UPDATE: AFSCME Local 3299 workers voted with 97 percent in favor to strike early Thursday morning. According to AFSCME 3299 communications director John de los Angeles, the union will provide 10 day’s notice of any work stoppage to the UCOP and have a Patient Protection Task Force of striking workers prepared to respond to emergencies at the medical centers. The strike will last until union demands are met.
They’re ready — is the campus?
Service and patient care workers across UC campuses, donning buttons featuring the slogan “I AM READY,” voted on a potential strike to put pressure on the university to meet their demands in contract renegotiations.
As of late Wednesday, votes from different campuses were still being tallied, but the vote to strike was “looking like it’s going to pass,” said John de los Angeles, spokesperson for the American Federation of State, County, and Municipal Employees (AFSCME 3299), the union that represents UC workers.
The vote was taken April 17-18 in response to stagnant bargaining negotiations with the UC Office of the President (UCOP). If the vote passes, AFSCME 3299 will give 10 days notice to UCOP and then strike at will.
“Point blank, we are disappointed in the UC’s failure to come up with any proposal to address the outsourcing and the widening inequality [issues] we’ve been raising,” said de los Angeles, “[…] Now that we’ve exhausted the bargaining process, we see this as the logical next step — our last option.”
At UC Santa Cruz, the ballots were taken in Quarry Plaza, in front of the Rachel Carson and Oakes Dining Hall, the College Nine and Ten Dining Hall and in front of Barn G where the custodial office is located. The votes will be counted at the local AFSCME 3299 offices and then tallied by Thursday morning.
Table negotiations between the union and the Board of Regents have been ongoing since January, but workers have been without a contract since June 2016. On April 6, UC presented its final contract offer to AFSCME, which included a 3 percent raise across the board, health benefits at the same rates as other non-UC employees with analogous salaries and a choice between a pension or a 401k plan for new hires. Existing employees would see no change to their retirement plans.
“We wanted to secure our jobs,” said Veronica Garcia Sumano, Rachel Carson Dining Hall worker and AFSCME organizer about the contract proposal. “So they don’t contract out our jobs, or have emergency layoffs. We just want to ensure that.”
For Sumano and other workers, the current contract proposal does not meet these parameters.
“We are disappointed AFSCME leaders chose to reject what we believe to be a fair and competitive final settlement proposal,” said UCOP media relations official Stephanie Beechem in an email. “We strongly disagree with their decision to ask employees to authorize a strike, which will impact patients, students and the UC community.”

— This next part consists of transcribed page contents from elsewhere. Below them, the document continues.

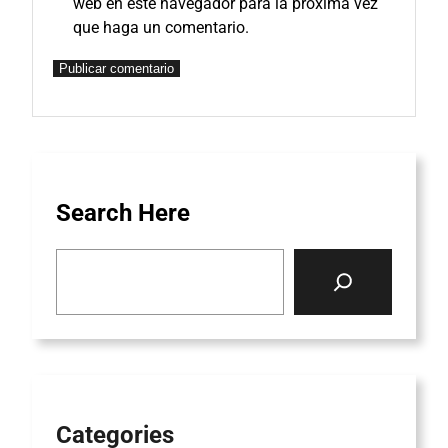
web en este navegador para la próxima vez
que haga un comentario.
Search Here
S
e
a
r
c
h
Categories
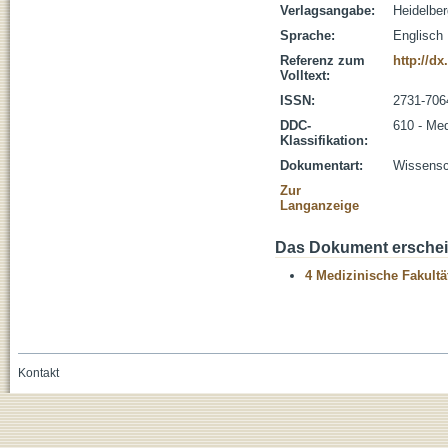
Verlagsangabe:
Heidelber
Sprache:
Englisch
Referenz zum
http://d
Volltext:
ISSN:
2731-706
DDC-
610 - Med
Klassifikation:
Dokumentart:
Wissensch
Zur
Langanzeige
Das Dokument erschein
4 Medizinische Fakultä
Kontakt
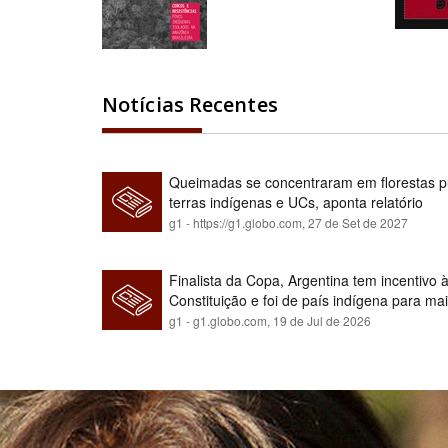
Notícias Recentes
Queimadas se concentraram em florestas pú
terras indígenas e UCs, aponta relatório
g1 - https://g1.globo.com,
27 de Set de 2027
Finalista da Copa, Argentina tem incentivo
Constituição e foi de país indígena para ma
g1 - g1.globo.com,
19 de Jul de 2026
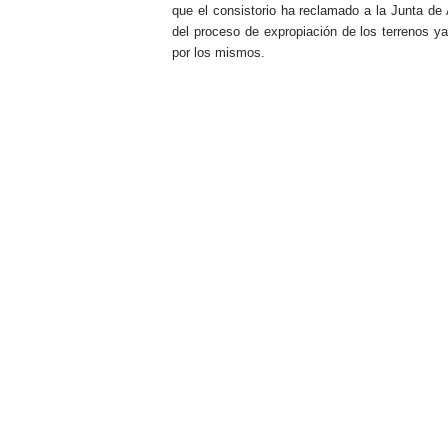
que el consistorio ha reclamado a la Junta de A
del proceso de expropiación de los terrenos ya i
por los mismos.
.
.
.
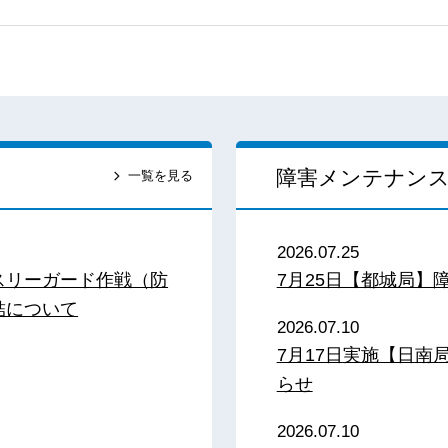
障害メンテナン
一覧を見る
2026.07.25
スリーガード作戦（防
7月25日【都城局】
結について
2026.07.10
7月17日実施【日
らせ
2026.07.10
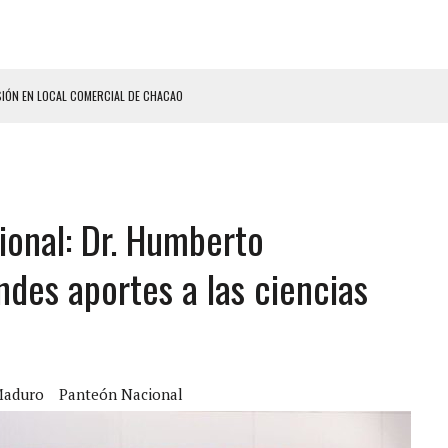
ON UN PUÑAL Y DEJÓ HERIDAS A SU PRIMA Y A OTRO FAMILIAR EN BOLÍVAR
A EN SECTORES VECINOS
S BONITAS’ 42 DÍAS DESPUÉS DE LOS TERREMOTOS EN LA GUAIRA
LLARON EL CUERPO DENTRO DE SU CASA
ional: Dr. Humberto
ER ACOSADA Y ABUSADA POR LA PAREJA DE SU ABUELA
 ADOLESCENTE VENEZOLANA EN REUNIÓN CON AMIGOS
des aportes a las ciencias
AMIENTO DESENCADENÓ TRAGEDIA FAMILIAR
ENTAMIENTO EN EL VALLE: HAY CUATRO PRESUNTOS DELINCUENTES ABATIDOS
 GRAN MAGNITUD EN ZONA INDUSTRIAL DE EL LLANITO
CIAL DE CHACAO
Maduro
Panteón Nacional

In addition to months of negotiations, the offer follows several protests organized by the union to address racial injustices and workers’ rights at the UC. These included the February march for David Cole, a UC Berkeley dining hall worker who was violently arrested during Feb. 1 AFSCME protests.
John de los Angeles also pointed to the report published earlier this month by AFSCME, titled “Pioneering Inequality,” as a reason for striking. The report exposed the wage inequality of UC workers and found that between 2005 and 2015, the ratio between average salaries for UC’s top 1 percent of wage earners and all other employees grew from 7:1 to 9:1, with pay for top administrators rising 64 percent.
Meanwhile, average starting wages for women and people of color with occupations within AFSCME are up to 21 percent less than white people and men. AFSCME 3299 represents over 24,000 UC workers systemwide, from daytime custodians to radiology technicians. At UCSC, this includes people essential to campus life — dining hall workers, bus drivers and community safety officers, for example.
The study also notes that these trends are consistent across all UC campuses. There have also been a number of high profile cases of labor abuse, including alleged reports from UC Berkeley sporting events workers of 80-hour work weeks without overtime.
“It is time for an agreement, and for you to receive the guaranteed wage increases, and excellent medical and retirement benefits we are offering. You deserve a contract, not a strike,” said Dwaine B. Duckett, UC systemwide human resources vice president in a statement by UCOP.
However, the workers don’t see it that way.
“UC sees the education as a business. They will say, ‘Yeah, we support the employees,’ but to what point?” said dining hall worker and AFSCME organizer Veronica Garcia Sumano. “If they really support the employees, we shouldn’t be going to strike every time we’re trying to negotiate a contract.”
Union members encourage students to take a stance with the workers if the strike passes. Some other supporting groups include the University Professional and Technical Employees (UPTE Local 3) union and the Student-Workers Union (UAW Local 2865). Student involvement shows the UC the intersectional alliance that lends gravity to the demands the union wants to pass, de los Angeles said.
“It’s so important for students to participate in this because […] you can’t ask this worker to not go to his second job when he needs to for his kid’s medical bill,” de los Angeles added. “Students have the time that workers don’t to protest.”
City on a Hill Press will continue to report on this issue and provide an update after the votes are counted.